I think that's the main challenge.

The most important thing when you start sharing sEEG data is first having an excellent curation. If it's a bad seizure, when seizures start, when seizures stop. It's about the localization of your electrode, being able to really capture the exact position in the different anatomical structures. And if it's about a cognitive test, you need to perform the cognitive test in your center, then you share the data.

But overall, I think 90 percent of the work has to be done by the clinical person in the sEEG center. And only 5 percent in the end that will lead to the final result.

[00:24:06] Dr. Maryam Nouri: I guess all of this is probably perfectly aligned with ILAE's new neurotechnology section. At the heart of it is that we bring the clinical side to all of these advances.

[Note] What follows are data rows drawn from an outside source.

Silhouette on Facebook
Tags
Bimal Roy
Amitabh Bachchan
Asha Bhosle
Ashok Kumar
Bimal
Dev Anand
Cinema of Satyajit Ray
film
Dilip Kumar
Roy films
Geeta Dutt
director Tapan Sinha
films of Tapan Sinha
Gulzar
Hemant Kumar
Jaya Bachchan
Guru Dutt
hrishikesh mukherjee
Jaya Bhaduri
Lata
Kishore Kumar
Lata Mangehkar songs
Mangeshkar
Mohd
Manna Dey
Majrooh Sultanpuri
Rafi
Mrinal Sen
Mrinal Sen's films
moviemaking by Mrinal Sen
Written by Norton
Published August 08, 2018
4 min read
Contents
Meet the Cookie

[00:24:20] Dr. Philippe Ryvlin: Yeah, I think we really need to be on board and we can praise the ILAE for having launched this initiative. It's very recent. We still have to see what it will deliver, but I think it's a very important one. The field is moving so fast in medicine in general with AI. If we're not in now, we'll be out forever.

[00:24:39] Dr. Maryam Nouri: That’s a very good quote to perhaps conclude our discussion today. You're right. If we're not in it now, we may always be left out. I really hope this serves as a sort of an impetus for discussion for everybody who's curious about the field to learn more about this big initiative.

We will include some of the websites and the links attached to this podcast so everybody can gain information. And I do understand that there's also some dedicated expertise and support. So if anybody needed to learn more about how to work around this platform that they can get in contact, correct?

[00:25:25] Dr. Philippe Ryvlin: Absolutely. And everything's free, also. I'm looking forward to having a number of colleagues that will get in touch with us to participate in this great project.